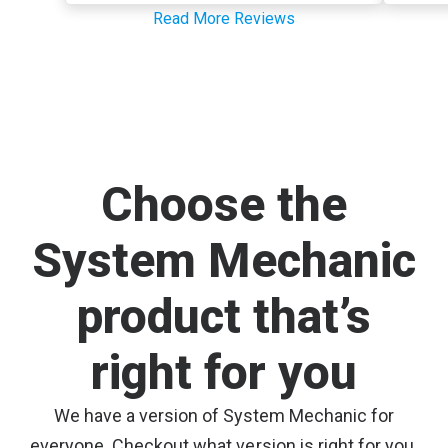
Read More Reviews
Choose the
System Mechanic
product that’s
right for you
We have a version of System Mechanic for
everyone. Checkout what version is right for you.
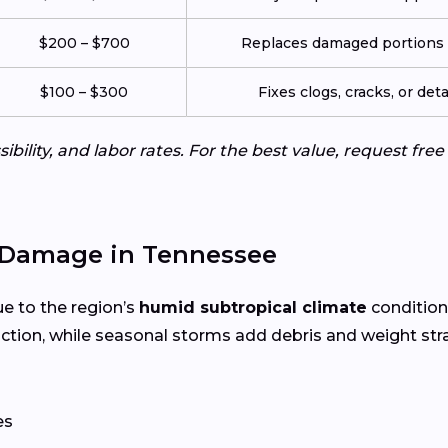
$200 – $700
Replaces damaged portions w
$100 – $300
Fixes clogs, cracks, or de
ibility, and labor rates. For the best value, request fre
 Damage in Tennessee
ue to the region’s
humid subtropical climate
condition
tion, while seasonal storms add debris and weight st
es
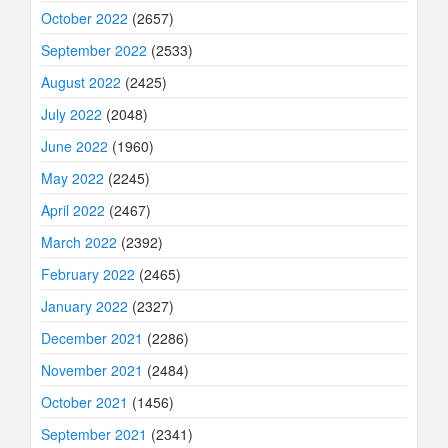
October 2022
(2657)
September 2022
(2533)
August 2022
(2425)
July 2022
(2048)
June 2022
(1960)
May 2022
(2245)
April 2022
(2467)
March 2022
(2392)
February 2022
(2465)
January 2022
(2327)
December 2021
(2286)
November 2021
(2484)
October 2021
(1456)
September 2021
(2341)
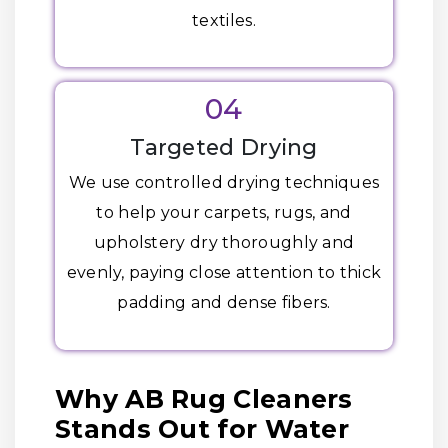
textiles.
04
Targeted Drying
We use controlled drying techniques
to help your carpets, rugs, and
upholstery dry thoroughly and
evenly, paying close attention to thick
padding and dense fibers.
Why AB Rug Cleaners
Stands Out for Water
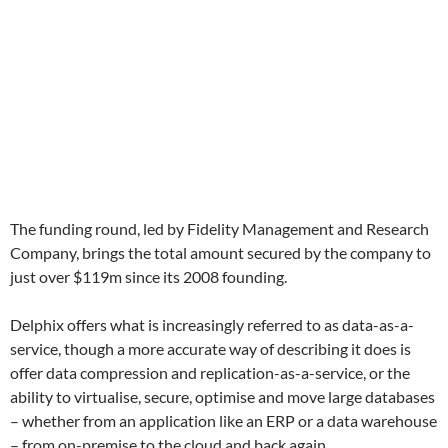
The funding round, led by Fidelity Management and Research
Company, brings the total amount secured by the company to
just over $119m since its 2008 founding.
Delphix offers what is increasingly referred to as data-as-a-
service, though a more accurate way of describing it does is
offer data compression and replication-as-a-service, or the
ability to virtualise, secure, optimise and move large databases
– whether from an application like an ERP or a data warehouse
– from on-premise to the cloud and back again.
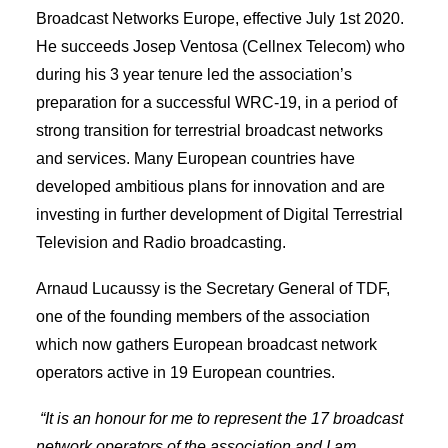
Broadcast Networks Europe, effective July 1st 2020.
He succeeds Josep Ventosa (Cellnex Telecom) who
during his 3 year tenure led the association’s
preparation for a successful WRC-19, in a period of
strong transition for terrestrial broadcast networks
and services. Many European countries have
developed ambitious plans for innovation and are
investing in further development of Digital Terrestrial
Television and Radio broadcasting.
Arnaud Lucaussy is the Secretary General of TDF,
one of the founding members of the association
which now gathers European broadcast network
operators active in 19 European countries.
“It is an honour for me to represent the 17 broadcast
network operators of the association and I am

> _DESCRIPTION OF THE TASK_
Each line of the entries where the string "from" occurs should be shown.

> _OUTPUT OF THE TASK_
– whether from an application like an ERP or a data warehouse
– from on-premise to the cloud and back again.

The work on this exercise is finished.